TASK TO CARRY OUT. Work through the records below and copy every line that includes "Since".

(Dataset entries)
-*-*-
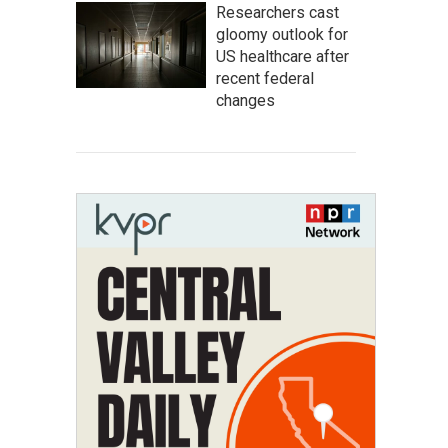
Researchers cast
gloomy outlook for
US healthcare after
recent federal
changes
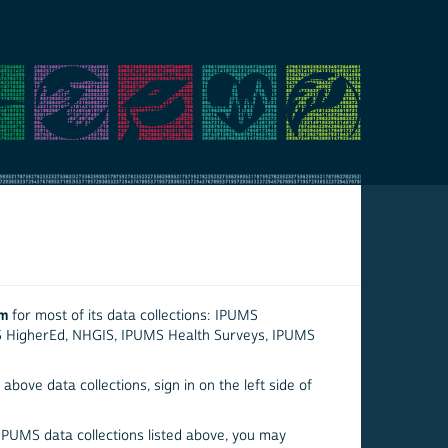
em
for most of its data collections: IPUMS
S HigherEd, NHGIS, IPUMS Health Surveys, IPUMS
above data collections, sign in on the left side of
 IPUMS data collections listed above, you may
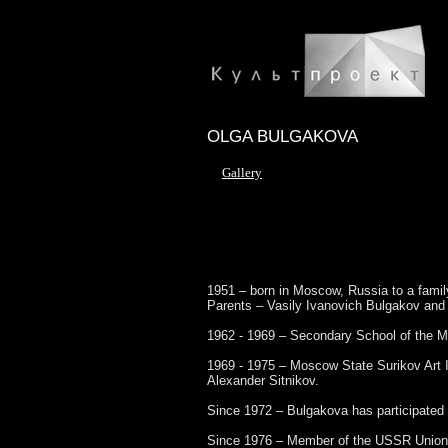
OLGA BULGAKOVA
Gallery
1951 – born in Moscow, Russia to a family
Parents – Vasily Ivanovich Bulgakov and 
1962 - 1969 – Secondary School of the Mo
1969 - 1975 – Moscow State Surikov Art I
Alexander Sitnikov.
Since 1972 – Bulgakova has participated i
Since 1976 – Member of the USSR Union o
-*-*-
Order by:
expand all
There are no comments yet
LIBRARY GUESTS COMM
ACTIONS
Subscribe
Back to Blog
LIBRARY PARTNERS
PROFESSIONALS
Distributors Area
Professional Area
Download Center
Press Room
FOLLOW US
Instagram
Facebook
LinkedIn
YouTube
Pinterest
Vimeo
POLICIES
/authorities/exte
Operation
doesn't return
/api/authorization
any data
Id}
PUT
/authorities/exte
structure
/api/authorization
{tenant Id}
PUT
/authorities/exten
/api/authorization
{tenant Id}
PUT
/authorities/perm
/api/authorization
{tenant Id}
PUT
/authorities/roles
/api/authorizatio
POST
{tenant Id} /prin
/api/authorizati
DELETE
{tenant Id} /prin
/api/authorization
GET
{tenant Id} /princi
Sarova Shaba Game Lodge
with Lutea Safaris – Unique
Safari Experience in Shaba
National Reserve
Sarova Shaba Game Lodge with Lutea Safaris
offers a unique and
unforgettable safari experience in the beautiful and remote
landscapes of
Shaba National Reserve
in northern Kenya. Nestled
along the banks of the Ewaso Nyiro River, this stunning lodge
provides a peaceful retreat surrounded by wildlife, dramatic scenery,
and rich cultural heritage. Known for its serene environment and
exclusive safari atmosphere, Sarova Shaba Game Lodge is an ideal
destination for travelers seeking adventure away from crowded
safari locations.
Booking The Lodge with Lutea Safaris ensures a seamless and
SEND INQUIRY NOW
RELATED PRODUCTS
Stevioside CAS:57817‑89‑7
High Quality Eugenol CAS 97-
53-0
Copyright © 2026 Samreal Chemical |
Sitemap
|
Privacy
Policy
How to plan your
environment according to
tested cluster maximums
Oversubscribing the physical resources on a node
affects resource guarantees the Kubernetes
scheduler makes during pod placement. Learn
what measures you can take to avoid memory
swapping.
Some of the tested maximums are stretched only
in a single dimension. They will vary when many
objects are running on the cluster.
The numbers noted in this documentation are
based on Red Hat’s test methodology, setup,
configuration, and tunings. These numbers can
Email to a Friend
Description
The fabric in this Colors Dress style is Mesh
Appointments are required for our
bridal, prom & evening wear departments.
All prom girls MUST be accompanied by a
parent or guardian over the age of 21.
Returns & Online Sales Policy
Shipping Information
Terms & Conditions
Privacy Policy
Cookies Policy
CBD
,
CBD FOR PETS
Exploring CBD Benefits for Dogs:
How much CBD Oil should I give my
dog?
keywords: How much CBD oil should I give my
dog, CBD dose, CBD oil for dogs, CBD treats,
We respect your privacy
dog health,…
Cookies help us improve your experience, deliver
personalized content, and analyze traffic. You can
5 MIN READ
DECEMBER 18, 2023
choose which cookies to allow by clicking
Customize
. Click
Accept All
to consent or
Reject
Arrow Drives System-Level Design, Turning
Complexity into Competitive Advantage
-*-*-
SOLUTION TO THIS PROBLEM.
Since 1972 – Bulgakova has participated i
Since 1976 – Member of the USSR Union o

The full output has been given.